WHAT TO DO: Copy each line below that contains "Trabalho".

RECORDS:
++++++

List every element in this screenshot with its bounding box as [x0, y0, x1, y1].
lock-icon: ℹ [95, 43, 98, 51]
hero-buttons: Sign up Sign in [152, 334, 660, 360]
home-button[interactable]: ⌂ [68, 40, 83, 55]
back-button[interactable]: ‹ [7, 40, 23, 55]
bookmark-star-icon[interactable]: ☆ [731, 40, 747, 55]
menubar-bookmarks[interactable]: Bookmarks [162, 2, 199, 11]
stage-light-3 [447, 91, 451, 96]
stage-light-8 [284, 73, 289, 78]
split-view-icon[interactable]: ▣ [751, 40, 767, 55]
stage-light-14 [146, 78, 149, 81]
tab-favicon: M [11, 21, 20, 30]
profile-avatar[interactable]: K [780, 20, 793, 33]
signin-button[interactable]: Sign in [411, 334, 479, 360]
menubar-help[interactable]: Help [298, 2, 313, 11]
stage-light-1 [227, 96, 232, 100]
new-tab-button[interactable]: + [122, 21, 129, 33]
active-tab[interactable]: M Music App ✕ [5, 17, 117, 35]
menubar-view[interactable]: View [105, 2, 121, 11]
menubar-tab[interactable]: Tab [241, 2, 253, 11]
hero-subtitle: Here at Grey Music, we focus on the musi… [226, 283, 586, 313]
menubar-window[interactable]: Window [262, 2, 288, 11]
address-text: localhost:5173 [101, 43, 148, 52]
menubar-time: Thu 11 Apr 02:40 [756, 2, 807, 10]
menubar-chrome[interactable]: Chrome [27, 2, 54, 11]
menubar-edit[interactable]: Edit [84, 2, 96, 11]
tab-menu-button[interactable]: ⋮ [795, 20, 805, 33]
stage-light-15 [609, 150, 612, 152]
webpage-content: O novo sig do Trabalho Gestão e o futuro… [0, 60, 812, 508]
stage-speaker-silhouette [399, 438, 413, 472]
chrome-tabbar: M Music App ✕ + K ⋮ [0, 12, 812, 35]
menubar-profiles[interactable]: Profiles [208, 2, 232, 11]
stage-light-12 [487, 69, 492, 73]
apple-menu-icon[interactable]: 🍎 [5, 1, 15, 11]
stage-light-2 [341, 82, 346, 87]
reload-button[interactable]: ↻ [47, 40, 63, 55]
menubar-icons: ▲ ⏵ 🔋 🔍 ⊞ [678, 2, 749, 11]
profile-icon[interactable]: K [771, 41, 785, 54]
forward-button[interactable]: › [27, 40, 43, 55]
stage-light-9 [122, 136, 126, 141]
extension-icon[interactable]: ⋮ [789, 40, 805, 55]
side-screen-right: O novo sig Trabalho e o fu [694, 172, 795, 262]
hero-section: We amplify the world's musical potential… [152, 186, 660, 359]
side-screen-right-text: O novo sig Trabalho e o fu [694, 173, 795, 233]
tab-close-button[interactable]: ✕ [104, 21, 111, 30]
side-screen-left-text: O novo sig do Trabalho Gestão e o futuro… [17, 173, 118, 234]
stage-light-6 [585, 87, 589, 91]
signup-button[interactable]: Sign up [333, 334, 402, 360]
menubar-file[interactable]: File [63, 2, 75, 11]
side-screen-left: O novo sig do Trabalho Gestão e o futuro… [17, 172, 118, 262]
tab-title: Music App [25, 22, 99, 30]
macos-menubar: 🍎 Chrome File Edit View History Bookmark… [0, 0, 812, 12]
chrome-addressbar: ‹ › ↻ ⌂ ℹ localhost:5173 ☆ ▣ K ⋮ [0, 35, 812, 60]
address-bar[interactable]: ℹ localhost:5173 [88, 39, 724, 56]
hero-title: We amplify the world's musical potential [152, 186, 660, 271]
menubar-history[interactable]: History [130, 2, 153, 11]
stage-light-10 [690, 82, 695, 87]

++++++

COMPLETED TASK:
webpage-content: O novo sig do Trabalho Gestão e o futuro… [0, 60, 812, 508]
side-screen-right: O novo sig Trabalho e o fu [694, 172, 795, 262]
side-screen-right-text: O novo sig Trabalho e o fu [694, 173, 795, 233]
side-screen-left-text: O novo sig do Trabalho Gestão e o futuro… [17, 173, 118, 234]
side-screen-left: O novo sig do Trabalho Gestão e o futuro… [17, 172, 118, 262]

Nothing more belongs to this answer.